**Exercise prompt:** Word for word, repeat the lines of the records from the one containing "masyarakat luas untuk terus mengembangkan" through the last line, both included.

__________

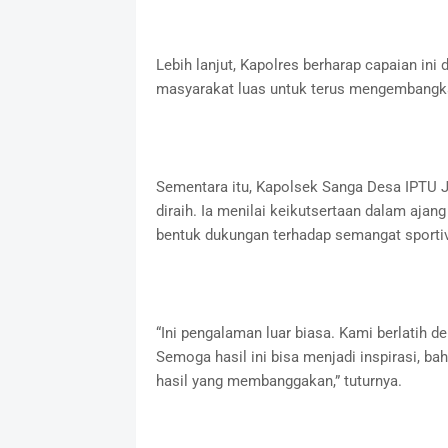
Lebih lanjut, Kapolres berharap capaian in
masyarakat luas untuk terus mengembangkan
Sementara itu, Kapolsek Sanga Desa IPTU 
diraih. Ia menilai keikutsertaan dalam ajan
bentuk dukungan terhadap semangat sporti
“Ini pengalaman luar biasa. Kami berlatih 
Semoga hasil ini bisa menjadi inspirasi, 
hasil yang membanggakan,” tuturnya.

__________

**Answer section:**
masyarakat luas untuk terus mengembangkan
Sementara itu, Kapolsek Sanga Desa IPTU 
diraih. Ia menilai keikutsertaan dalam ajan
bentuk dukungan terhadap semangat sporti
“Ini pengalaman luar biasa. Kami berlatih 
Semoga hasil ini bisa menjadi inspirasi, 
hasil yang membanggakan,” tuturnya.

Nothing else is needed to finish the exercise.